I hid. I ran from my problems, hiding away in a virtual fantasy world instead of confronting the issues that might have been easily resolved if I had addressed them directly. As far as I am concerned, the only thing Sony Online Entertainment is guilty of is creating a damn good hiding place. It was my responsibility to control how much I played, and the SOE spokesperson I contacted regarding my story agrees.

"EverQuest is a game," the Sony Online rep told me. "The majority of the hundreds of thousands of subscribers play the game in moderation enjoying the gameplay as well as the community interaction the game provides. As with any form of entertainment, it is the responsibility of each individual player to monitor his or her own playing habits and prioritize his or her time as necessary. It is not our place to monitor or limit how individuals spend their free time."

Dr. Hilarie Cash agrees as well, though she suspects that game developers are actively engaged in trying to make their games more addictive.
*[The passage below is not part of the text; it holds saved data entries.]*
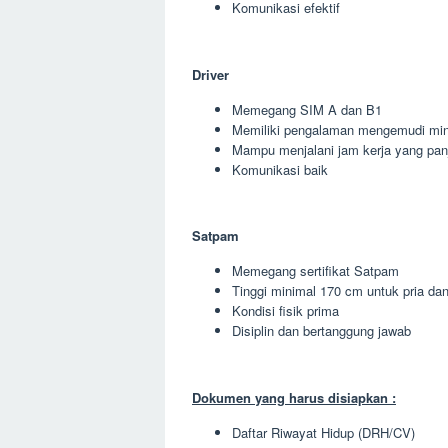
Komunikasi efektif
Driver
Memegang SIM A dan B1
Memiliki pengalaman mengemudi min
Mampu menjalani jam kerja yang pan
Komunikasi baik
Satpam
Memegang sertifikat Satpam
Tinggi minimal 170 cm untuk pria da
Kondisi fisik prima
Disiplin dan bertanggung jawab
Dokumen yang harus disiapkan :
Daftar Riwayat Hidup (DRH/CV)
"Some blame can be laid at the feet of developers, making a conscious effort to make their games more addictive. It's analogous to the tobacco industry, trying to make tobacco more addictive. It works to their benefit. That having been said, it's up to the individual to take responsibility for how they play."

During our conversation, Dr. Cash also likened gaming to gambling. Some people can walk into a casino, lose $5, and call it quits. You have to know your own limits, and be conscious enough of them to know when you are in danger of going too far.

My own solution to my potential for MMO addiction is rather simple. I've managed to turn a habit that once interrupted my work into something I actively have to do for work. It's no longer escapism if I am doing my job. Perhaps I am fooling myself, but if I am going to be that gullible I might as well take advantage.

As for Emily, she's sitting behind me as I type this, playing Peggle. I'd ask her to come to bed, but I know how important getting to that next level can be.